Pancho: Breve historia de mi vida
¡Hola! Me llamo Pancho, y tengo tres años. Los que entienden dicen que soy un perro sin raza. Yo eso nunca lo he entendido, porque alguna raza debo tener, digo yo, aunque no la conozcan los entendidos. Ahora vivo en Garrucha, un pueblo de Almería. Y esto que narro es una parte de mi historia.
Nací en la perrera municipal donde fui cuidado por mi madre. Cumplidos mis once meses me acogió un tipo con pinta de indeseable. Me costó mucho despedirme de mamá. A ella la recuerdo todos los días.
Debo reconocer que al principio todo me fue bien con mi nuevo dueño. Se llamaba Federico. Era comprensivo conmigo, cariñoso y cuidadoso.

Durante los primeros meses de convivencia todo marchaba sobre ruedas. Luego se empezaron a torcer las cosas. Federico encontró una pareja de mal carácter y, bajo mi punto de vista, poco adecuada para él.
-Juan, ¿habrás hecho la comida, verdad?- decía cuando volvía a casa, solo ella sabía de dónde.
-No, cariño, acabo de llegar del trabajo y no he tenido tiempo.- respondió algo atemorizado.
-¿Cómo? ¡Todos los días pasa lo mismo! ¡Estoy realmente muy enfadada contigo!
Escenas así se repetían continuamente por un tema o por otro. Siempre ocurría lo mismo. Ella no trabajaba fuera de casa. Y dentro, tampoco. Solía permanecer en la cama hasta muy entrada la mañana. Todo el peso del hogar pendía de los hombros de Federico.
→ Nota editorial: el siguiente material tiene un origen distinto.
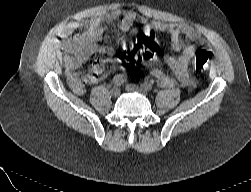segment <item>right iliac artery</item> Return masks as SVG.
I'll use <instances>...</instances> for the list:
<instances>
[{"mask_svg":"<svg viewBox=\"0 0 251 192\" xmlns=\"http://www.w3.org/2000/svg\"><path fill=\"white\" fill-rule=\"evenodd\" d=\"M126 81H127V78L124 75L117 74L113 77L111 84L113 86H121Z\"/></svg>","mask_w":251,"mask_h":192,"instance_id":"82829eb1","label":"right iliac artery"}]
</instances>
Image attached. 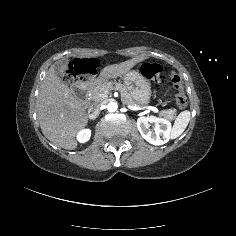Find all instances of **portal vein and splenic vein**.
Returning a JSON list of instances; mask_svg holds the SVG:
<instances>
[{
	"mask_svg": "<svg viewBox=\"0 0 236 236\" xmlns=\"http://www.w3.org/2000/svg\"><path fill=\"white\" fill-rule=\"evenodd\" d=\"M125 108H128V105H125ZM150 110V111H153V112H157V108L155 106H150V105H147V106H130V110L131 111H134V110Z\"/></svg>",
	"mask_w": 236,
	"mask_h": 236,
	"instance_id": "obj_1",
	"label": "portal vein and splenic vein"
}]
</instances>
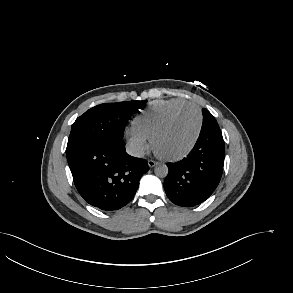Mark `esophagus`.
<instances>
[{
	"instance_id": "1",
	"label": "esophagus",
	"mask_w": 293,
	"mask_h": 293,
	"mask_svg": "<svg viewBox=\"0 0 293 293\" xmlns=\"http://www.w3.org/2000/svg\"><path fill=\"white\" fill-rule=\"evenodd\" d=\"M157 164V162L156 161H154V160H148V165H149V167L150 168H153L155 165Z\"/></svg>"
}]
</instances>
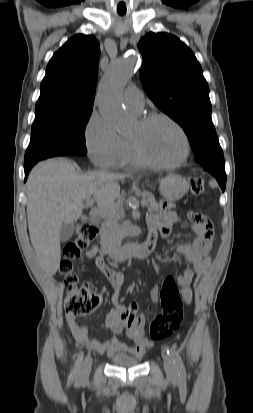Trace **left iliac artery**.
<instances>
[{
  "instance_id": "1",
  "label": "left iliac artery",
  "mask_w": 253,
  "mask_h": 413,
  "mask_svg": "<svg viewBox=\"0 0 253 413\" xmlns=\"http://www.w3.org/2000/svg\"><path fill=\"white\" fill-rule=\"evenodd\" d=\"M167 353H168V355H170V357L174 361V364L177 368L179 376L182 379H184L186 377V370H185V366L183 364V361H182L179 353L173 348L167 350Z\"/></svg>"
}]
</instances>
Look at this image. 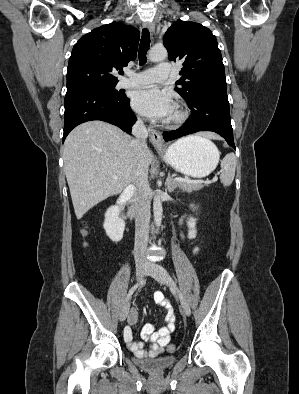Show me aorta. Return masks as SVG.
<instances>
[{"mask_svg":"<svg viewBox=\"0 0 299 394\" xmlns=\"http://www.w3.org/2000/svg\"><path fill=\"white\" fill-rule=\"evenodd\" d=\"M167 58V50L164 47H153L149 52V59L153 62L163 61ZM154 222L157 227H160L162 221V203L160 196L157 193L153 200Z\"/></svg>","mask_w":299,"mask_h":394,"instance_id":"aorta-1","label":"aorta"}]
</instances>
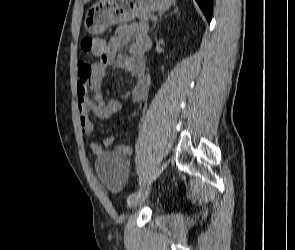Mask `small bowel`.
I'll use <instances>...</instances> for the list:
<instances>
[{"mask_svg": "<svg viewBox=\"0 0 295 250\" xmlns=\"http://www.w3.org/2000/svg\"><path fill=\"white\" fill-rule=\"evenodd\" d=\"M133 40L129 55H121L119 52ZM150 47V39L146 28L140 25H122L117 28L115 35L108 41L103 39L99 50L93 52L100 58L98 63L78 62L77 100L79 122L84 135L93 132V123L90 115L100 120L110 119L121 110V103L115 99L105 100L99 89L104 74L111 69H124L133 78L134 84L131 90V98L134 102L145 100L148 95L151 79L146 72L144 54ZM114 137L104 140V146L113 145ZM93 154L99 155L103 148L95 142H90ZM120 153L130 155L129 146L118 147Z\"/></svg>", "mask_w": 295, "mask_h": 250, "instance_id": "c3829d8e", "label": "small bowel"}]
</instances>
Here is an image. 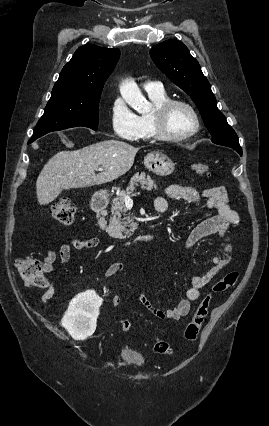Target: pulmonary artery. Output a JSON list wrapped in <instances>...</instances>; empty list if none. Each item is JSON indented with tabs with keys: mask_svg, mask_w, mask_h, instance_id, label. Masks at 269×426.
Instances as JSON below:
<instances>
[{
	"mask_svg": "<svg viewBox=\"0 0 269 426\" xmlns=\"http://www.w3.org/2000/svg\"><path fill=\"white\" fill-rule=\"evenodd\" d=\"M144 89L148 93H162L164 92L163 85L160 82L148 81L144 84Z\"/></svg>",
	"mask_w": 269,
	"mask_h": 426,
	"instance_id": "1",
	"label": "pulmonary artery"
}]
</instances>
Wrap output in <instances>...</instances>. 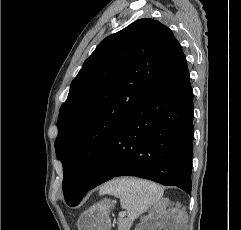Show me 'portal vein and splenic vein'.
Instances as JSON below:
<instances>
[{
  "mask_svg": "<svg viewBox=\"0 0 241 230\" xmlns=\"http://www.w3.org/2000/svg\"><path fill=\"white\" fill-rule=\"evenodd\" d=\"M119 217H120V219H123L124 217H125V213L123 212V213H120L119 214Z\"/></svg>",
  "mask_w": 241,
  "mask_h": 230,
  "instance_id": "18ae733b",
  "label": "portal vein and splenic vein"
}]
</instances>
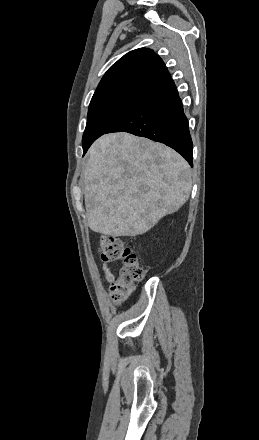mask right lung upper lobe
<instances>
[{
	"mask_svg": "<svg viewBox=\"0 0 259 440\" xmlns=\"http://www.w3.org/2000/svg\"><path fill=\"white\" fill-rule=\"evenodd\" d=\"M167 74L164 62L153 50L139 48L108 69L92 98L119 91L147 92Z\"/></svg>",
	"mask_w": 259,
	"mask_h": 440,
	"instance_id": "1",
	"label": "right lung upper lobe"
}]
</instances>
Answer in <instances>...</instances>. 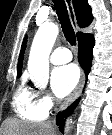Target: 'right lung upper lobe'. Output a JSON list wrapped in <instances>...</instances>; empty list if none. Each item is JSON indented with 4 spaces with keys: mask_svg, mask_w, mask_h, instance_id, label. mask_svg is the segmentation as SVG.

Así comenzó mi calvario. Mi dueño pagaba conmigo todos sus problemas y recibía tremendas palizas a diario, hasta que una tarde, aprovechando un despiste de mis dueños escapé de aquella casa. Era verano y agosto se me hizo eterno: los días eran interminables, de un calor asfixiante y yo vivía de los restos de comida que recogía del suelo en las proximidades de los contenedores de basura.
Un dos de septiembre, fecha que siempre recordaré, me disponía a cruzar, como hacía habitualmente, la carretera. Pero nunca la llegué a cruzar. Mientras esperaba una pausa en el tránsito de coches, uno, grande y brillante, se detuvo junto al arcén.
-Mamá, mira qué perro tan bonito, ¿nos lo podemos llevar, por favor?
-No podemos hijo -contestó otra voz más adulta-, un perro en casa acarrea muchos problemas.
-¡Nosotros nos ocuparemos de él! – dijo quién debía ser el padre de aquel ángel de cielo mientras el rostro del niño se iluminaba con una enorme sonrisa.
-¡Vale! Pero si faltáis al compromiso de cuidarle debidamente, no dudéis que lo mando a la perrera.
Aquellas palabras me provocaron un escalofrío que recorrió todo mi cuerpo. Pero lo cierto es que, hasta ahora, no las he vuelto a escuchar. Llevo con ellos ya un año y medio. Me cuidan perfectamente, tanto, que me siento el rey de la casa.
Les acompaño a cualquier lugar al que van. Me sacan a la calle tres veces al día y nuca me falta de nada. La más interesada en cuidarme es ahora Elisa. ¡Sí! ¡La misma que impuso las condiciones!
Espero pasar aquí el resto de mi vida porque he aprendido que, por encima de todo, lo más importante para ser feliz es el cariño: el que das y el que recibes.